From our experiments with targets, both large and small, I am now convinced that the reason that targets with low spatial frequency (low-resolution targets) are much easier to describe has nothing to do with ESP. Rather, it is a factor common to all of our ordinary visual, perceptual processing capabilities and habits. One of the keys to separating the psychic signal from the mental noise is that the mental image of the psi target usually has greater surprise value than the noise from memory or imagination. In addition, one is able to move and shift one's point of view for true psi images, especially large outdoor targets.
In sharing these personal experiences, I do not think for a moment that they are a substitute for laboratory research. However, I strongly agree with the organizers of this symposium that researchers have a unique perspective to bring to bear on the interpretation of experiential psi data. Our significant accomplishment as psi researchers over the past two decades is to show that psi is no longer elusive.

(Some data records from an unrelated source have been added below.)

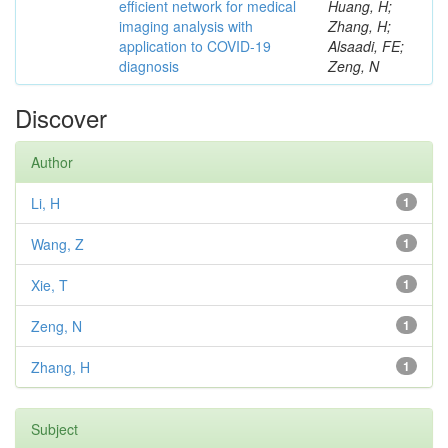
efficient network for medical
Huang, H;
imaging analysis with
Zhang, H;
application to COVID-19
Alsaadi, FE;
diagnosis
Zeng, N
Discover
Author
Li, H
1
Wang, Z
1
Xie, T
1
Zeng, N
1
Zhang, H
1
Subject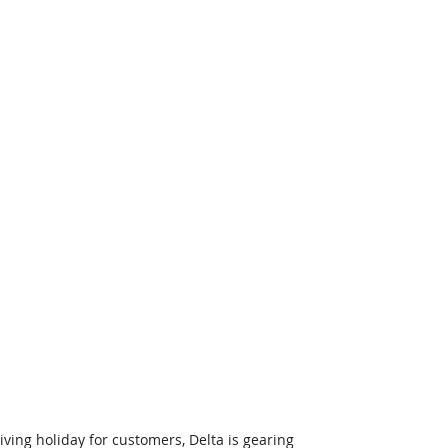
ing holiday for customers, Delta is gearing 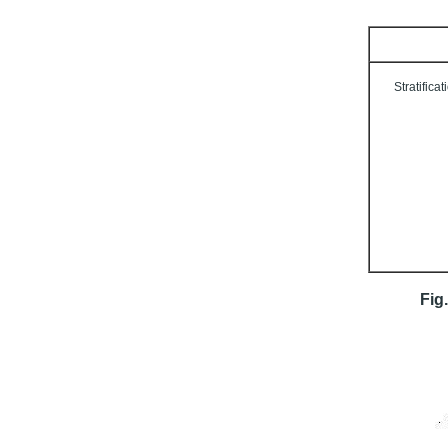
Stratificat
Fig.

It is universal and all pervasive. We can demonstrate it when we need it for study and investigation. Our task now is to discover its source.
Reprinted with permission. See Russell Targ's book Miracles of Mind
Selected Publications:
Russell Targ: Mind Reach: Scientists Look at Psychic Ability (Delacorte, 1977)
Russell Targ: Mind At Large: IEEE Symposia On The Nature of Extrasensory Perception (Preager, 1979)
Russell Targ & Keith Harary: The Mind Race: Understanding and Using Psychic Abilities (Villard, 1984)
Russell Targ & Jane Katra: Miracles of Mind: Exploring Non-local Consciousness and Spiritual Healing (New World Library, 1998)
Jane Katra & Russell Targ: The Heart of the Mind: How to Experience God Without Belief (New World Library, 1999)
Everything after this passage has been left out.